I think many people are familiar with the
DataTable class. Subtracting large tables from a database to a client through ADO.NET, sometimes it is necessary to extend the lifetime of instances of this class for a long time. For example, if you need processing and analysis of the data, without resorting to ORM materialization (yes, it would be better to do this in the database, but not all can sometimes be put there). When the amount of data is small, there is no particular problem with this. However, on wide tables with a large number of rows, you can get quite thick objects in memory. Comparing the amount of data coming from the database and the size of the resulting
DataTable , you can come to two conclusions:
- With large amounts of varchar data, among which there is duplication, you can try to organize some kind of internment of string data within the DataTable ;
- DataTable contains a fairly hefty internal infrastructure. Manipulating data types and the number of rows in a table, it was possible to establish that the percentage of overhead costs is 15-20% for tables of 100 thousand records. Most of the infrastructure provides correct editing and other table functionality. In the case when you require the DataTable to be a simple container for data obtained from the database, then you can write an easy gutted analogue of this class.
The question of replacing the
DataTable with the internal structure will be discussed in the next article if it is interesting. Now consider the first item. As is known, string interning is to eliminate duplicate
string in memory (you can read more here). We will not use the built-in mechanism of internment so that the lines do not hang in the process memory after they no longer need us.
The idea is to bypass all the varchar columns in the table, and in each column replace all duplicates with a link from the temporary dictionary, in which the lines will be in a single copy. The state of the heap before and after will be as follows:
')

It is worth noting that the data in the
DataTable is stored in columns, not in rows, as one would expect.
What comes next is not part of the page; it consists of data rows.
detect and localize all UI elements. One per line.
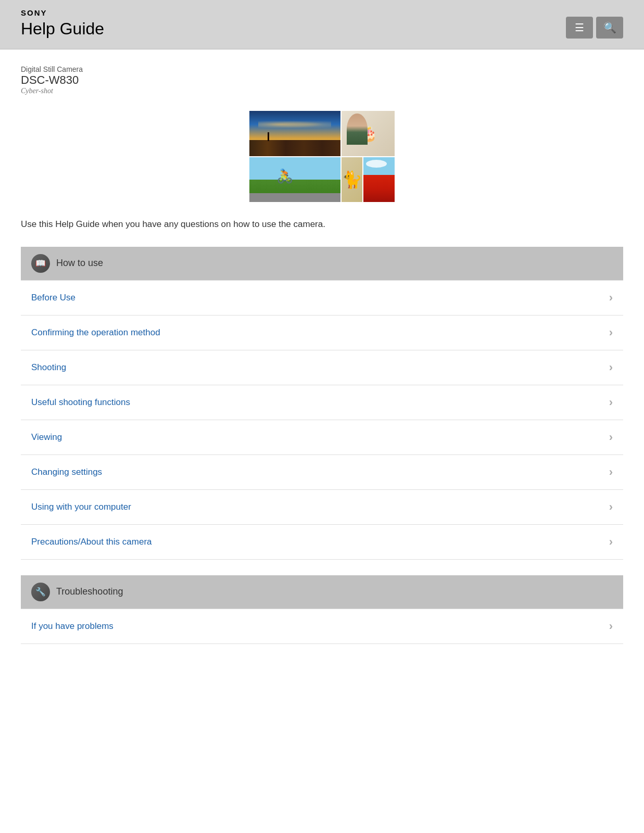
nav-precautions-label: Precautions/About this camera: [31, 537, 152, 547]
book-icon: 📖: [35, 258, 46, 268]
cyclist-image: 🚴: [249, 157, 340, 203]
search-button[interactable]: 🔍: [596, 17, 623, 39]
nav-viewing[interactable]: Viewing ›: [21, 420, 623, 455]
cyclist-icon: 🚴: [276, 168, 293, 184]
main-content: Digital Still Camera DSC-W830 Cyber-shot…: [0, 49, 644, 660]
nav-before-use[interactable]: Before Use ›: [21, 280, 623, 315]
chevron-right-icon-2: ›: [609, 326, 613, 339]
device-brand: Cyber-shot: [21, 87, 623, 95]
troubleshooting-nav: If you have problems ›: [21, 609, 623, 644]
chevron-right-icon-4: ›: [609, 396, 613, 409]
sunset-image: [249, 111, 340, 156]
chevron-right-icon: ›: [609, 291, 613, 305]
camera-image-container: 🎂 🚴 🐈: [21, 111, 623, 202]
how-to-use-header: 📖 How to use: [21, 247, 623, 280]
troubleshooting-title: Troubleshooting: [56, 586, 123, 597]
collage-field: [363, 157, 395, 203]
header: SONY Help Guide ☰ 🔍: [0, 0, 644, 49]
sunset-pier: [268, 132, 269, 141]
chevron-right-icon-7: ›: [609, 500, 613, 514]
collage-birthday: 🎂: [342, 111, 395, 156]
cat-image: 🐈: [342, 157, 362, 203]
how-to-use-title: How to use: [56, 258, 103, 269]
wrench-icon: 🔧: [35, 587, 46, 597]
troubleshooting-icon: 🔧: [31, 583, 50, 601]
device-info: Digital Still Camera DSC-W830 Cyber-shot: [21, 65, 623, 95]
field-image: [363, 157, 395, 203]
chevron-right-icon-3: ›: [609, 361, 613, 374]
nav-viewing-label: Viewing: [31, 432, 62, 443]
collage-sunset: [249, 111, 340, 156]
chevron-right-icon-6: ›: [609, 465, 613, 479]
nav-changing-settings[interactable]: Changing settings ›: [21, 455, 623, 489]
device-type: Digital Still Camera: [21, 65, 623, 73]
nav-changing-settings-label: Changing settings: [31, 467, 102, 477]
how-to-use-nav: Before Use › Confirming the operation me…: [21, 280, 623, 560]
nav-useful-shooting[interactable]: Useful shooting functions ›: [21, 385, 623, 420]
header-left: SONY Help Guide: [21, 8, 104, 39]
troubleshooting-section: 🔧 Troubleshooting If you have problems ›: [21, 575, 623, 644]
cyclist-road: [249, 193, 340, 202]
collage-cat: 🐈: [342, 157, 395, 203]
how-to-use-section: 📖 How to use Before Use › Confirming the…: [21, 247, 623, 560]
header-buttons: ☰ 🔍: [566, 17, 623, 39]
nav-useful-shooting-label: Useful shooting functions: [31, 397, 130, 408]
chevron-right-icon-8: ›: [609, 535, 613, 549]
field-clouds: [366, 160, 387, 168]
collage-cyclist: 🚴: [249, 157, 340, 203]
nav-confirming-operation-label: Confirming the operation method: [31, 327, 160, 338]
search-icon: 🔍: [603, 21, 616, 34]
nav-if-problems[interactable]: If you have problems ›: [21, 609, 623, 643]
birthday-image: 🎂: [342, 111, 395, 156]
birthday-person: [347, 113, 368, 145]
how-to-use-icon: 📖: [31, 254, 50, 273]
chevron-right-icon-5: ›: [609, 431, 613, 444]
nav-if-problems-label: If you have problems: [31, 621, 113, 632]
nav-confirming-operation[interactable]: Confirming the operation method ›: [21, 315, 623, 350]
nav-shooting-label: Shooting: [31, 362, 66, 373]
page-title: Help Guide: [21, 19, 104, 39]
nav-precautions[interactable]: Precautions/About this camera ›: [21, 524, 623, 559]
toc-icon: ☰: [575, 21, 584, 34]
nav-before-use-label: Before Use: [31, 293, 75, 303]
troubleshooting-header: 🔧 Troubleshooting: [21, 575, 623, 609]
chevron-right-icon-9: ›: [609, 620, 613, 633]
nav-using-computer[interactable]: Using with your computer ›: [21, 489, 623, 524]
nav-shooting[interactable]: Shooting ›: [21, 350, 623, 385]
device-model: DSC-W830: [21, 73, 623, 87]
toc-button[interactable]: ☰: [566, 17, 593, 39]
image-collage: 🎂 🚴 🐈: [249, 111, 395, 202]
description-text: Use this Help Guide when you have any qu…: [21, 218, 623, 231]
nav-using-computer-label: Using with your computer: [31, 502, 131, 512]
cat-icon: 🐈: [342, 170, 362, 190]
sony-logo: SONY: [21, 8, 104, 17]
sunset-clouds: [258, 120, 331, 129]
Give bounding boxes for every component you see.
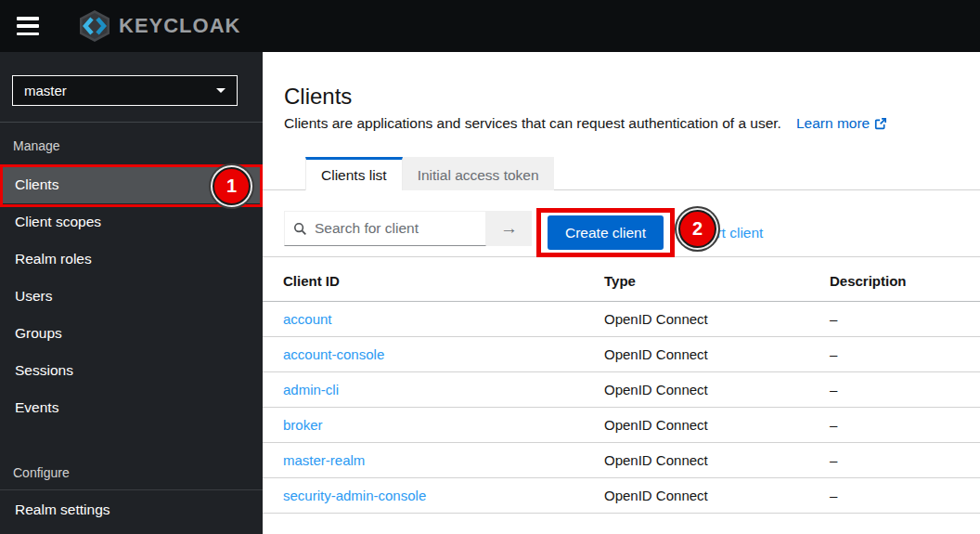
client-type: OpenID Connect — [584, 408, 809, 443]
current-realm-label: master — [24, 83, 67, 98]
learn-more-link[interactable]: Learn more — [796, 114, 887, 132]
sidebar-item-groups[interactable]: Groups — [0, 315, 263, 352]
brand-wordmark: KEYCLOAK — [119, 14, 240, 38]
clients-table: Client ID Type Description account OpenI… — [263, 257, 980, 514]
client-type: OpenID Connect — [584, 443, 809, 478]
tab-bar: Clients list Initial access token — [263, 156, 980, 190]
external-link-icon — [874, 117, 887, 130]
page-title: Clients — [284, 84, 980, 110]
sidebar-item-users[interactable]: Users — [0, 278, 263, 315]
create-client-button[interactable]: Create client — [548, 215, 664, 250]
column-header-type: Type — [584, 257, 809, 302]
client-description: – — [809, 478, 980, 514]
chevron-down-icon — [216, 88, 226, 93]
global-nav-toggle-button[interactable] — [17, 17, 41, 35]
client-link-account[interactable]: account — [283, 311, 332, 327]
clients-toolbar: → Create client Import client — [263, 190, 980, 257]
keycloak-logo[interactable]: KEYCLOAK — [76, 8, 240, 44]
table-row: master-realm OpenID Connect – — [263, 443, 980, 478]
client-link-master-realm[interactable]: master-realm — [283, 452, 365, 468]
client-description: – — [809, 408, 980, 443]
sidebar-item-sessions[interactable]: Sessions — [0, 352, 263, 389]
client-type: OpenID Connect — [584, 302, 809, 337]
nav-section-manage-label: Manage — [0, 123, 263, 166]
table-row: account OpenID Connect – — [263, 302, 980, 337]
column-header-description: Description — [809, 257, 980, 302]
arrow-right-icon: → — [500, 218, 518, 239]
search-submit-button[interactable]: → — [486, 211, 532, 246]
sidebar-item-realm-roles[interactable]: Realm roles — [0, 241, 263, 278]
sidebar-item-client-scopes[interactable]: Client scopes — [0, 203, 263, 241]
client-description: – — [809, 443, 980, 478]
hamburger-icon — [17, 17, 39, 20]
keycloak-hexagon-icon — [76, 8, 113, 44]
table-row: security-admin-console OpenID Connect – — [263, 478, 980, 514]
search-input[interactable] — [315, 220, 482, 237]
tab-initial-access-token[interactable]: Initial access token — [403, 157, 554, 190]
tab-clients-list[interactable]: Clients list — [305, 157, 403, 190]
realm-selector[interactable]: master — [12, 75, 238, 106]
sidebar-item-events[interactable]: Events — [0, 389, 263, 426]
table-row: account-console OpenID Connect – — [263, 337, 980, 372]
client-description: – — [809, 302, 980, 337]
sidebar-divider — [0, 489, 263, 490]
table-row: admin-cli OpenID Connect – — [263, 372, 980, 408]
main-content: Clients Clients are applications and ser… — [263, 52, 980, 534]
column-header-client-id: Client ID — [263, 257, 584, 302]
client-type: OpenID Connect — [584, 337, 809, 372]
page-description: Clients are applications and services th… — [284, 114, 781, 132]
nav-section-configure-label: Configure — [0, 465, 263, 480]
client-link-broker[interactable]: broker — [283, 417, 323, 433]
annotation-step-badge-1: 1 — [213, 167, 251, 205]
sidebar-item-realm-settings[interactable]: Realm settings — [0, 491, 263, 528]
annotation-step-badge-2: 2 — [678, 210, 716, 248]
client-link-security-admin-console[interactable]: security-admin-console — [283, 488, 426, 503]
client-type: OpenID Connect — [584, 478, 809, 514]
client-type: OpenID Connect — [584, 372, 809, 408]
client-link-account-console[interactable]: account-console — [283, 346, 384, 362]
masthead: KEYCLOAK — [0, 0, 980, 52]
search-icon — [293, 222, 307, 236]
table-header-row: Client ID Type Description — [263, 257, 980, 302]
client-link-admin-cli[interactable]: admin-cli — [283, 382, 339, 397]
search-input-wrapper — [284, 211, 486, 246]
client-description: – — [809, 337, 980, 372]
table-row: broker OpenID Connect – — [263, 408, 980, 443]
sidebar: master Manage Clients Client scopes Real… — [0, 52, 263, 534]
client-description: – — [809, 372, 980, 408]
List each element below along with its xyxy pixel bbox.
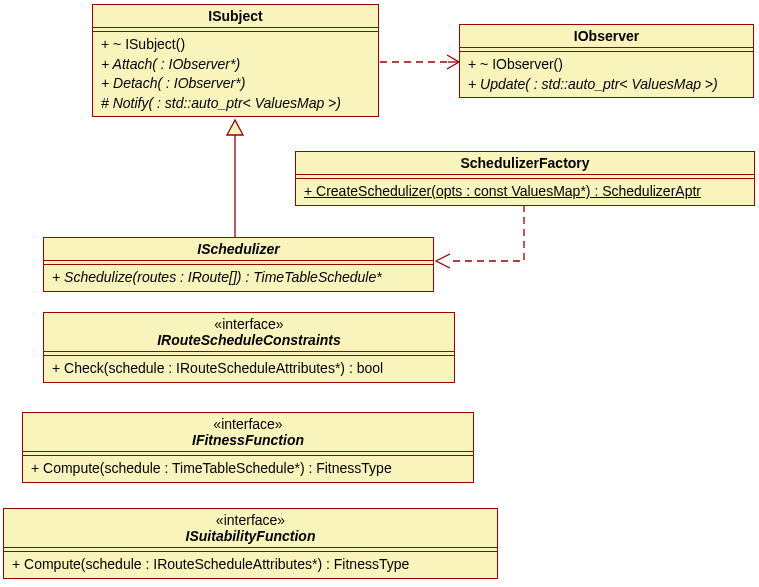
class-ifitness: «interface» IFitnessFunction + Compute(s… bbox=[22, 412, 474, 483]
class-iobserver: IObserver + ~ IObserver() + Update( : st… bbox=[459, 24, 754, 98]
class-stereotype: «interface» bbox=[44, 313, 454, 332]
class-ischedulizer: ISchedulizer + Schedulize(routes : IRout… bbox=[43, 237, 434, 292]
class-ops: + Check(schedule : IRouteScheduleAttribu… bbox=[44, 356, 454, 382]
uml-diagram: ISubject + ~ ISubject() + Attach( : IObs… bbox=[0, 0, 759, 587]
class-ops: + ~ ISubject() + Attach( : IObserver*) +… bbox=[93, 32, 378, 116]
class-ops: + CreateSchedulizer(opts : const ValuesM… bbox=[296, 179, 754, 205]
op-dtor: + ~ IObserver() bbox=[468, 55, 745, 75]
class-isubject: ISubject + ~ ISubject() + Attach( : IObs… bbox=[92, 4, 379, 117]
op-dtor: + ~ ISubject() bbox=[101, 35, 370, 55]
class-stereotype: «interface» bbox=[23, 413, 473, 432]
class-schedulizerfactory: SchedulizerFactory + CreateSchedulizer(o… bbox=[295, 151, 755, 206]
class-ops: + Schedulize(routes : IRoute[]) : TimeTa… bbox=[44, 265, 433, 291]
op-check: + Check(schedule : IRouteScheduleAttribu… bbox=[52, 359, 446, 379]
class-ops: + Compute(schedule : IRouteScheduleAttri… bbox=[4, 552, 497, 578]
class-ops: + ~ IObserver() + Update( : std::auto_pt… bbox=[460, 52, 753, 97]
op-create: + CreateSchedulizer(opts : const ValuesM… bbox=[304, 182, 746, 202]
dependency-factory-ischedulizer bbox=[436, 205, 524, 268]
op-notify: # Notify( : std::auto_ptr< ValuesMap >) bbox=[101, 94, 370, 114]
op-update: + Update( : std::auto_ptr< ValuesMap >) bbox=[468, 75, 745, 95]
class-name: ISchedulizer bbox=[44, 238, 433, 261]
class-isuitability: «interface» ISuitabilityFunction + Compu… bbox=[3, 508, 498, 579]
class-name: IFitnessFunction bbox=[23, 432, 473, 452]
class-name: IRouteScheduleConstraints bbox=[44, 332, 454, 352]
generalization-ischedulizer-isubject bbox=[227, 120, 243, 237]
op-detach: + Detach( : IObserver*) bbox=[101, 74, 370, 94]
op-compute: + Compute(schedule : TimeTableSchedule*)… bbox=[31, 459, 465, 479]
svg-marker-2 bbox=[227, 120, 243, 135]
dependency-isubject-iobserver bbox=[380, 55, 459, 69]
op-attach: + Attach( : IObserver*) bbox=[101, 55, 370, 75]
op-schedulize: + Schedulize(routes : IRoute[]) : TimeTa… bbox=[52, 268, 425, 288]
class-name: ISuitabilityFunction bbox=[4, 528, 497, 548]
op-compute: + Compute(schedule : IRouteScheduleAttri… bbox=[12, 555, 489, 575]
class-name: IObserver bbox=[460, 25, 753, 48]
class-irouteconstraints: «interface» IRouteScheduleConstraints + … bbox=[43, 312, 455, 383]
class-name: ISubject bbox=[93, 5, 378, 28]
class-stereotype: «interface» bbox=[4, 509, 497, 528]
class-ops: + Compute(schedule : TimeTableSchedule*)… bbox=[23, 456, 473, 482]
class-name: SchedulizerFactory bbox=[296, 152, 754, 175]
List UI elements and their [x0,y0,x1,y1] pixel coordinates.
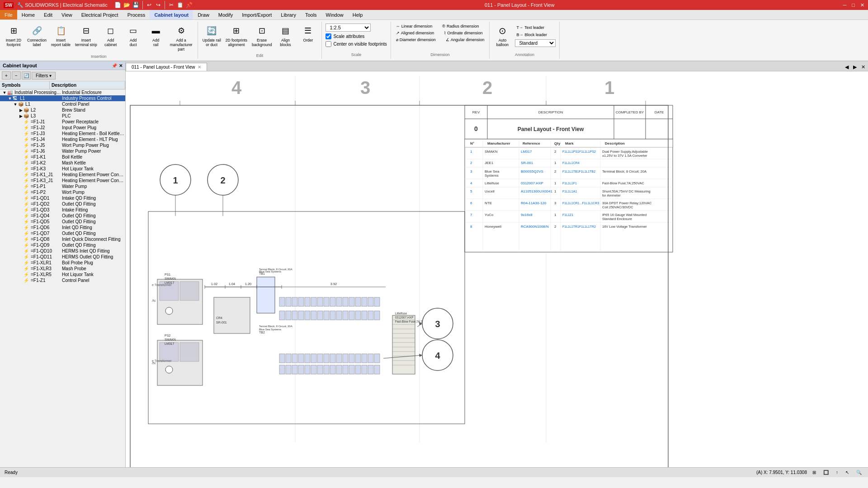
scale-select[interactable]: 1:2.5 1:1 1:2 1:5 1:10 [326,23,371,32]
tree-content[interactable]: ▼ 🏭 Industrial Processing E... Industria… [0,89,125,467]
erase-background-btn[interactable]: ⊡ Erasebackground [250,23,274,48]
filters-button[interactable]: Filters ▾ [32,72,56,80]
add-cabinet-btn[interactable]: ◻ Addcabinet [100,23,122,48]
radius-dimension-btn[interactable]: ® Radius dimension [441,23,480,29]
tree-row-f1qd3[interactable]: ⚡ =F1-QD3 Intake Fitting [0,207,125,213]
panel-expand-all-btn[interactable]: + [2,71,11,80]
order-btn[interactable]: ☰ Order [297,23,319,43]
minimize-btn[interactable]: ─ [843,2,847,8]
restore-btn[interactable]: □ [852,2,855,8]
tree-row-f1j6[interactable]: ⚡ =F1-J6 Water Pump Power [0,148,125,154]
tree-row-L1-selected[interactable]: ▼ 🏗 L1 Industry Process Control [0,95,125,101]
center-visible-footprints-checkbox[interactable]: Center on visible footprints [326,41,387,47]
open-btn[interactable]: 📂 [123,1,131,9]
linear-dimension-btn[interactable]: ↔ Linear dimension [395,23,434,29]
tree-row-f1j2[interactable]: ⚡ =F1-J2 Input Power Plug [0,125,125,131]
tree-row-f1qd11[interactable]: ⚡ =F1-QD11 HERMS Outlet QD Fitting [0,254,125,260]
annotation-style-select[interactable]: Standard [515,39,556,47]
tree-row-f1k3[interactable]: ⚡ =F1-K3 Hot Liquor Tank [0,166,125,172]
menu-view[interactable]: View [57,10,77,19]
close-btn[interactable]: ✕ [860,2,864,8]
tree-row-f1k2[interactable]: ⚡ =F1-K2 Mash Kettle [0,160,125,166]
update-rail-btn[interactable]: 🔄 Update railor duct [201,23,223,48]
expand-icon-L1[interactable]: ▼ [7,96,13,101]
menu-help[interactable]: Help [348,10,368,19]
panel-close-btn[interactable]: ✕ [119,63,123,68]
redo-btn[interactable]: ↪ [154,1,162,9]
ordinate-dimension-btn[interactable]: ⌇ Ordinate dimension [443,30,484,36]
undo-btn[interactable]: ↩ [145,1,153,9]
tree-row-f1j5[interactable]: ⚡ =F1-J5 Wort Pump Power Plug [0,142,125,148]
tree-row-f1p2[interactable]: ⚡ =F1-P2 Wort Pump [0,189,125,195]
new-btn[interactable]: 📄 [114,1,122,9]
diameter-dimension-btn[interactable]: ⌀ Diameter dimension [395,37,437,42]
tree-row-L3[interactable]: ▶ 📦 L3 PLC [0,113,125,119]
paste-btn[interactable]: 📌 [185,1,193,9]
block-leader-btn[interactable]: B→ Block leader [515,32,556,38]
tree-row-f1k3j1[interactable]: ⚡ =F1-K3_J1 Heating Element Power Conne.… [0,178,125,183]
panel-refresh-btn[interactable]: 🔄 [22,71,31,80]
add-manufacturer-btn[interactable]: ⚙ Add amanufacturer part [168,23,195,52]
tree-row-f1p1[interactable]: ⚡ =F1-P1 Water Pump [0,183,125,189]
panel-pin-btn[interactable]: 📌 [112,63,117,68]
insert-terminal-btn[interactable]: ⊟ Insertterminal strip [73,23,99,48]
insert-2d-footprint-btn[interactable]: ⊞ Insert 2Dfootprint [3,23,24,48]
add-rail-btn[interactable]: ▬ Addrail [145,23,167,48]
menu-home[interactable]: Home [17,10,39,19]
tree-row-f1k1[interactable]: ⚡ =F1-K1 Boil Kettle [0,154,125,160]
cut-btn[interactable]: ✂ [167,1,175,9]
tree-row-industrial[interactable]: ▼ 🏭 Industrial Processing E... Industria… [0,89,125,95]
tree-row-f1qd7[interactable]: ⚡ =F1-QD7 Outlet QD Fitting [0,230,125,236]
add-duct-btn[interactable]: ▭ Addduct [123,23,144,48]
menu-process[interactable]: Process [123,10,150,19]
expand-icon-L2[interactable]: ▶ [18,108,24,113]
auto-balloon-btn[interactable]: ⊙ Autoballoon [493,23,511,48]
expand-icon-L3[interactable]: ▶ [18,114,24,118]
canvas-prev-btn[interactable]: ◀ [843,64,850,70]
canvas-close-all-btn[interactable]: ✕ [859,64,867,70]
tree-row-f1qd6[interactable]: ⚡ =F1-QD6 Inlet QD Fitting [0,225,125,230]
menu-edit[interactable]: Edit [39,10,57,19]
grid-toggle-btn[interactable]: ⊞ [811,470,818,475]
tree-row-f1qd9[interactable]: ⚡ =F1-QD9 Outlet QD Fitting [0,242,125,248]
canvas-next-btn[interactable]: ▶ [851,64,859,70]
expand-icon-L1-ctrl[interactable]: ▼ [13,102,18,107]
tree-row-f1j1[interactable]: ⚡ =F1-J1 Power Receptacle [0,119,125,125]
tree-row-f1j4[interactable]: ⚡ =F1-J4 Heating Element - HLT Plug [0,136,125,142]
2d-footprints-alignment-btn[interactable]: ⊞ 2D footprintsalignment [224,23,249,48]
canvas-tab-panel-layout[interactable]: 011 - Panel Layout - Front View ✕ [126,63,207,71]
panel-collapse-all-btn[interactable]: − [12,71,21,80]
tree-row-f1qd5[interactable]: ⚡ =F1-QD5 Outlet QD Fitting [0,219,125,225]
tree-row-f1xlr5[interactable]: ⚡ =F1-XLR5 Hot Liquor Tank [0,272,125,277]
menu-modify[interactable]: Modify [214,10,237,19]
menu-window[interactable]: Window [321,10,348,19]
tree-row-f1qd8[interactable]: ⚡ =F1-QD8 Inlet Quick Disconnect Fitting [0,236,125,242]
snap-toggle-btn[interactable]: 🔲 [821,470,830,475]
tree-row-L2[interactable]: ▶ 📦 L2 Brew Stand [0,107,125,113]
align-blocks-btn[interactable]: ▤ Alignblocks [274,23,296,48]
ortho-toggle-btn[interactable]: ↑ [834,470,840,475]
text-leader-btn[interactable]: T→ Text leader [515,25,556,30]
tree-row-f1xlr3[interactable]: ⚡ =F1-XLR3 Mash Probe [0,266,125,272]
menu-draw[interactable]: Draw [193,10,214,19]
menu-library[interactable]: Library [276,10,301,19]
tree-row-f1k1j1[interactable]: ⚡ =F1-K1_J1 Heating Element Power Conne.… [0,172,125,178]
canvas-viewport[interactable]: 4 3 2 1 [126,71,868,467]
menu-import-export[interactable]: Import/Export [237,10,276,19]
tree-row-f1qd1[interactable]: ⚡ =F1-QD1 Intake QD Fitting [0,195,125,201]
copy-btn[interactable]: 📋 [176,1,184,9]
save-btn[interactable]: 💾 [132,1,140,9]
menu-file[interactable]: File [0,10,17,19]
tree-row-f1z1[interactable]: ⚡ =F1-Z1 Control Panel [0,277,125,283]
angular-dimension-btn[interactable]: ∠ Angular dimension [444,37,486,42]
expand-icon-industrial[interactable]: ▼ [2,90,7,95]
insert-report-btn[interactable]: 📋 Insertreport table [49,23,72,48]
menu-cabinet-layout[interactable]: Cabinet layout [150,10,193,19]
aligned-dimension-btn[interactable]: ↗ Aligned dimension [395,30,436,36]
tree-row-f1qd10[interactable]: ⚡ =F1-QD10 HERMS Inlet QD Fitting [0,248,125,254]
connection-label-btn[interactable]: 🔗 Connectionlabel [25,23,48,48]
pointer-btn[interactable]: ↖ [844,470,851,475]
menu-tools[interactable]: Tools [301,10,321,19]
tree-row-f1qd4[interactable]: ⚡ =F1-QD4 Outlet QD Fitting [0,213,125,219]
tree-row-f1j3[interactable]: ⚡ =F1-J3 Heating Element - Boil Kettle P… [0,131,125,136]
This is due to lower memory costs - because all the values of the same type in the columns can be used for storing regular arrays with constant access time by index. For speed, we will read directly from these arrays via reflection (
FieldInfo ).
As I mentioned above, we will use a
Dictionary to store instances of strings in a single copy in memory.
var exclusiveStrings = new Dictionary<string, string>();
Key will be needed only for a hash,
Value - for a reference to a single instance in memory. It is worth noting that the resulting collisions
Dictionary resolves using the basket method.
Full method code:
We estimate the complexity of the resulting algorithm for a particular column. The complexity in this case consists of two main parts: bypassing all n values and searching the
Dictionary by key. With the first part, everything is clear, but with the search a little more interesting. In the most fantastically bad case, when all n values lead to a collision and lie in one basket, the complexity of the search will be reduced to linear. But, given the implementation of the hash function for a string in .NET, this thought cannot cause anything but a smile. The same thing was decided by the
Dictionary developers, since The documentation for
TryGetValue declares O (1) complexity. Thus, within a single column, the expected complexity is reduced to
O (n) . For the entire table,
O (mn) , where
m is the number of string columns.
Consider the speed on real data:

As can be seen, the complexity is linear, as was evident from the analysis of the algorithm. Regarding the cost of memory, then for the algorithm at every step, filling the dictionary, creates a new pointer and deletes references to lines if it finds a duplicate.
It is easy to see that the efficiency of the algorithm depends on the input data: if there are a lot of duplicates, then more memory will be freed. In my tasks, memory was reduced by 30-50%. But, again, you might be different.
I hope someone will find this solution as useful as me.